RE: Gas1 Apr 2024 23:09
Its pretty clear to me that gas injection below bubble point is required to support reservoir pressure, otherwise with less gas in solution (its a solution drive field) there is dwindling residual pressure drive to push the liquids out of the reservoir, and more importantly and particularly in a low permeability field you will have gas bubbles emerging to block pore spaces in which oil can pass through to get to the well bore. Some kind of pressure support mechanism, involving gas and potentially water injection is required to optimise production, and I believe management have been alluding to that (see Bob R's remarks on the post Kodiak report Webinar) in multiple recent webinars, indeed with slide references to SLB's dynamic modelling and consideration of gas injection strategies. That may go hand in hand with artificial lift, although i haven't seen that referenced at PANR yet.

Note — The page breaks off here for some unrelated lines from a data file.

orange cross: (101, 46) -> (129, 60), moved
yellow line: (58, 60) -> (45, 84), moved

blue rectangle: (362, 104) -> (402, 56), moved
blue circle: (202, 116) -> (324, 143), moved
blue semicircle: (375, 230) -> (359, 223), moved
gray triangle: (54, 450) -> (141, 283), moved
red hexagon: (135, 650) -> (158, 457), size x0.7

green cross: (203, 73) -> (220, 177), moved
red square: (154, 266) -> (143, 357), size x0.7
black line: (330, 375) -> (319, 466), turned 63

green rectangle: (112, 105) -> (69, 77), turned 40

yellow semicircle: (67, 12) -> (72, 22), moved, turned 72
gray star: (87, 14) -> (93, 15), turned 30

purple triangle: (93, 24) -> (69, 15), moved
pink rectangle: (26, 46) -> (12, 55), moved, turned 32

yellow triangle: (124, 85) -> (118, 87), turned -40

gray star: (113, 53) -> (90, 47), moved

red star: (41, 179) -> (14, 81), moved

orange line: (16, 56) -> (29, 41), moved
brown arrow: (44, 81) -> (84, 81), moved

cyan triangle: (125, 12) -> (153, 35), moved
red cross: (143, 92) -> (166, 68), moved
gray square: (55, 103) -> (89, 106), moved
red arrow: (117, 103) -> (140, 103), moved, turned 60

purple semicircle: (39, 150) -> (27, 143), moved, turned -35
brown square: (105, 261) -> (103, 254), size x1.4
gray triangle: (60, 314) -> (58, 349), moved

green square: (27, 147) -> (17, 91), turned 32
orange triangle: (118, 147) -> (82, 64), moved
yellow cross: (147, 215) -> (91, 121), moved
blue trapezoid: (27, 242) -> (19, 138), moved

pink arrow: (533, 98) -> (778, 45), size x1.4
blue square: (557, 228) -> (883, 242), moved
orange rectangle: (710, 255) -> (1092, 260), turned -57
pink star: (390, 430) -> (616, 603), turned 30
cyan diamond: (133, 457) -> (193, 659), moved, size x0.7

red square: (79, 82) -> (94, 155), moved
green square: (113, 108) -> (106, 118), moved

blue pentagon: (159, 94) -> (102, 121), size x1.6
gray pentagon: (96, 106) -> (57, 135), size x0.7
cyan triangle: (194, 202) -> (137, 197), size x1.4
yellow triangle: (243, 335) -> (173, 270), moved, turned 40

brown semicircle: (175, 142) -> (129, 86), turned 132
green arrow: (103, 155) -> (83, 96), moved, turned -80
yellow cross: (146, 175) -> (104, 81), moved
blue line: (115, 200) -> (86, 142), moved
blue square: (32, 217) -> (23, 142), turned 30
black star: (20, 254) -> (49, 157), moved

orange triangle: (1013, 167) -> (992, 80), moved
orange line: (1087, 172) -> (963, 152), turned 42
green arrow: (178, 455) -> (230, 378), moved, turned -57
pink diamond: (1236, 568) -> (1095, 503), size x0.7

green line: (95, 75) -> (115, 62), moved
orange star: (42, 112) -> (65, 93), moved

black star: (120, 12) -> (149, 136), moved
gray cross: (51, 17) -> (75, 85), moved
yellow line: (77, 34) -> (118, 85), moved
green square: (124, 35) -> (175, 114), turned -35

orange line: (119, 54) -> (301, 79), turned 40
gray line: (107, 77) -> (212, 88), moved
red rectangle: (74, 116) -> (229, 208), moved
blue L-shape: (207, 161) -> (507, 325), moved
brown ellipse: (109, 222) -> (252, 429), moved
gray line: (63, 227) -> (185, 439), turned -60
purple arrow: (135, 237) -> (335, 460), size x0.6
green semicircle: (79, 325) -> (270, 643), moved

I really don't see this as being a bone of contention, and believe OW was referencing something that was widely understood.
The point I was making - subjectivity klaxon (!) - is that starting a virgin project with solution gas fields in tight reservoirs in thin sands below bubble point pressure, requiring pressure support and water management+gas injection, in extreme conditions in a high cost region with relatively high cost of service mobilisation/demobilisation and day rates....is perhaps not the home run type investment that some of you might be thinking it is...there's a lot of capital and opex and other complications to consider vs say banging a few laterals into the Delaware wolfcamp and fracking them to bits....And here's the subjective bit - this is a complex project with unreliable PI projections....Unless you have a suite of long term well tests or production history you are going to struggle with drill carries/vendor finance/reserve financing, and thats made even harder by it being in Alaska near the arctic circle.
Here's a link for those that think financing is a sinch...
https://www.csis.org/analysis/will-new-funding-rules-kill-alaskas-oil-boom#
So think for most (perhaps all) banks its a no-no...
But - who knows, maybe someone high up at SLB will take a hail mary on it. I just choose to take the under on that one.